What is needed: Write out, word for word, the line that contains "أرجو أن تكون الفكرة وضحت" and each line after it down to the last line of the data below. Include nothing more.

Information given: Begin

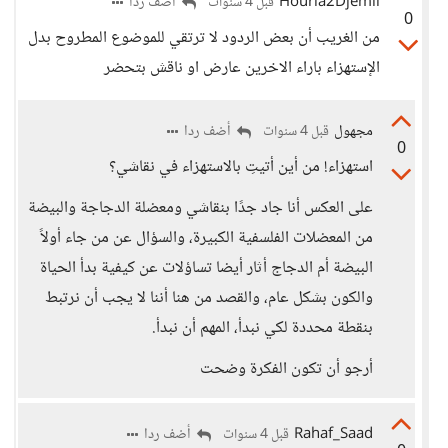
Houria2Djemil
أضف ردا
قبل 4 سنوات
0
من الغريب أن بعض الردود لا ترتقي للموضوع المطروح بدل
الإستهزاء باراء الاخرين عارض او ناقش بتحضر
مجهول
أضف ردا
قبل 4 سنوات
0
استهزاء! من أين أتيتِ بالاستهزاء في نقاشي؟
على العكس أنا جاد جدًا بنقاشي ومعضلة الدجاجة والبيضة
من المعضلات الفلسفية الكبيرة، والسؤال عن من جاء أولاً
البيضة أم الدجاج أثار أيضا تساؤلات عن كيفية بدأ الحياة
والكون بشكل عام، والقصد من هنا أننا لا يجب أن نرتبط
بنقطة محددة لكي نبدأ، المهم أن نبدأ.
أرجو أن تكون الفكرة وضحت
Rahaf_Saad
أضف ردا
قبل 4 سنوات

Information given: End

Solved exercise:
أرجو أن تكون الفكرة وضحت
Rahaf_Saad
أضف ردا
قبل 4 سنوات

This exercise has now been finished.